Dataset records:
((
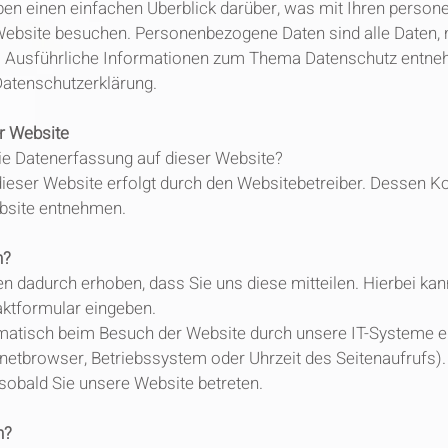
ben einen einfachen Überblick darüber, was mit Ihren perso
Website besuchen. Personenbezogene Daten sind alle Daten, 
en. Ausführliche Informationen zum Thema Datenschutz entne
Datenschutzerklärung.
r Website
die Datenerfassung auf dieser Website?
dieser Website erfolgt durch den Websitebetreiber. Dessen K
site entnehmen.
n?
n dadurch erhoben, dass Sie uns diese mitteilen. Hierbei kan
taktformular eingeben.
atisch beim Besuch der Website durch unsere IT-Systeme er
rnetbrowser, Betriebssystem oder Uhrzeit des Seitenaufrufs).
 sobald Sie unsere Website betreten.
n?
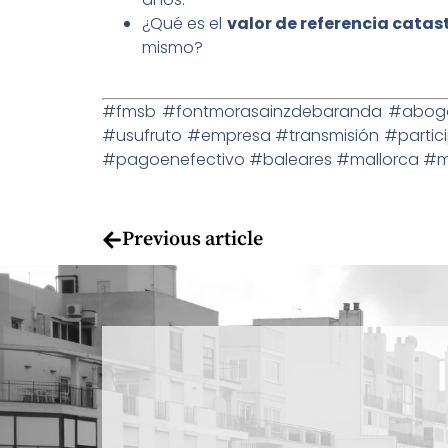
¿Qué es el
valor de referencia catas
mismo?
#fmsb #fontmorasainzdebaranda #abogad
#usufruto #empresa #transmisión #parti
#pagoenefectivo #baleares #mallorca #me
Previous article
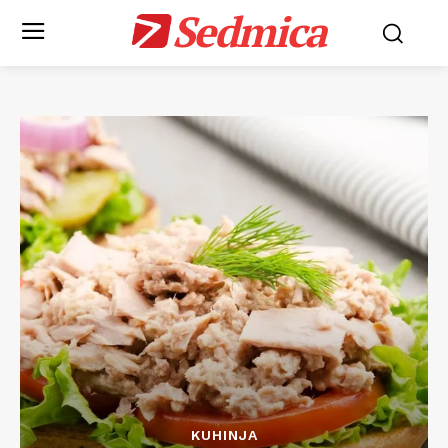
Sedmica
KUHINJA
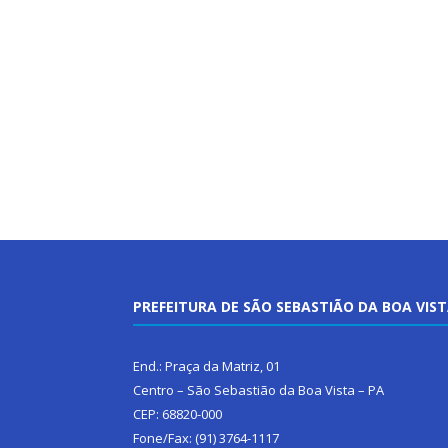
PREFEITURA DE SÃO SEBASTIÃO DA BOA VIS
End.: Praça da Matriz, 01
Centro – São Sebastião da Boa Vista – PA
CEP: 68820-000
Fone/Fax: (91) 3764-1117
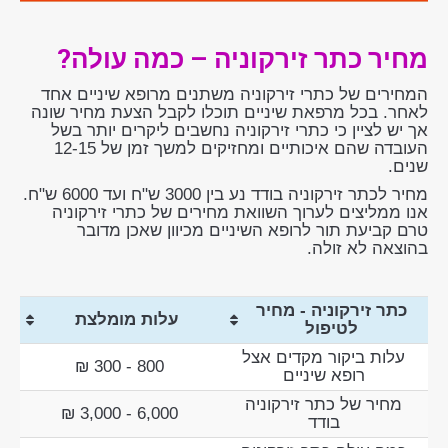
מחיר כתר זירקוניה – כמה עולה?
המחירים של כתרי זירקוניה משתנים מרופא שיניים אחד
לאחר. בכל מרפאת שיניים תוכלו לקבל הצעת מחיר שונה
אך יש לציין כי כתרי זירקוניה נחשבים ליקרים יותר בשל
העובדה שהם איכותיים ומחזיקים למשך זמן של 12-15
שנים.
מחיר לכתר זירקוניה בודד נע בין 3000 ש"ח ועד 6000 ש"ח.
אנו ממליצים לערוך השוואת מחירים של כתרי זירקוניה
טרם קביעת תור לרופא השיניים מכיוון שאכן מדובר
בהוצאה לא זולה.
כתר זירקוניה - מחיר
עלות מומלצת
לטיפול
עלות ביקור מקדים אצל
800 - 300 ₪
רופא שיניים
מחיר של כתר זירקוניה
6,000 - 3,000 ₪
בודד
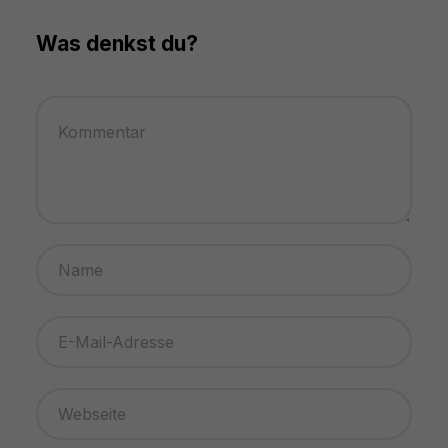
Was denkst du?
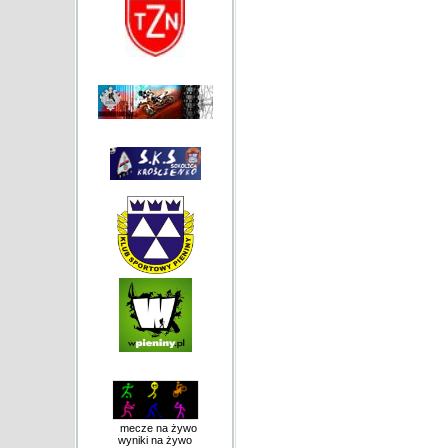
mecze na żywo
wyniki na żywo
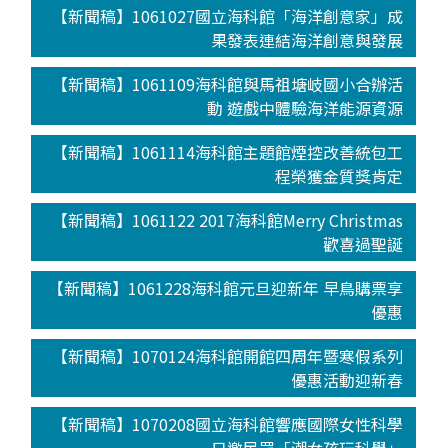
【新聞稿】1061027國立海科館「海洋創意家」成
果發表連結海洋創意與發展
【新聞稿】1061109海科館與馬祖塘岐國小合辦活
動 遊戲中體驗海洋能源資源
【新聞稿】1061114海科館主題館煙控改善統包工
程榮獲金質獎肯定
【新聞稿】1061122 2017海科館Merry Christmas
歡喜過聖誕
【新聞稿】1061228海科館元旦迎新年 早鳥購票享
優惠
【新聞稿】1070124海科館開館四周年暨寒假系列
優惠活動迎新春
【新聞稿】1070208國立海科館響應國際女性科學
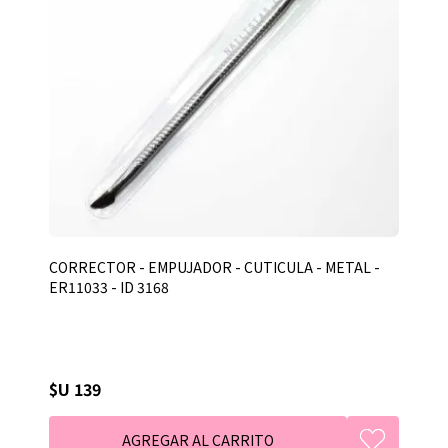
CORRECTOR - EMPUJADOR - CUTICULA - METAL -
ER11033 - ID 3168
$U 139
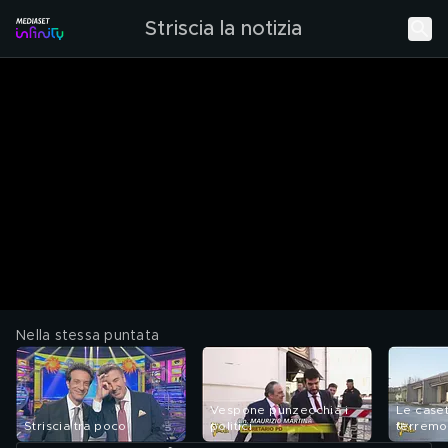
Striscia la notizia
Nella stessa puntata
Vespone punzecchia i
Le caset
Striscia tra poco
politici
terremot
))
As you read the records above, find each line that contains "בודד" and copy it.

מחיר לכתר זירקוניה בודד נע בין 3000 ש"ח ועד 6000 ש"ח.
בודד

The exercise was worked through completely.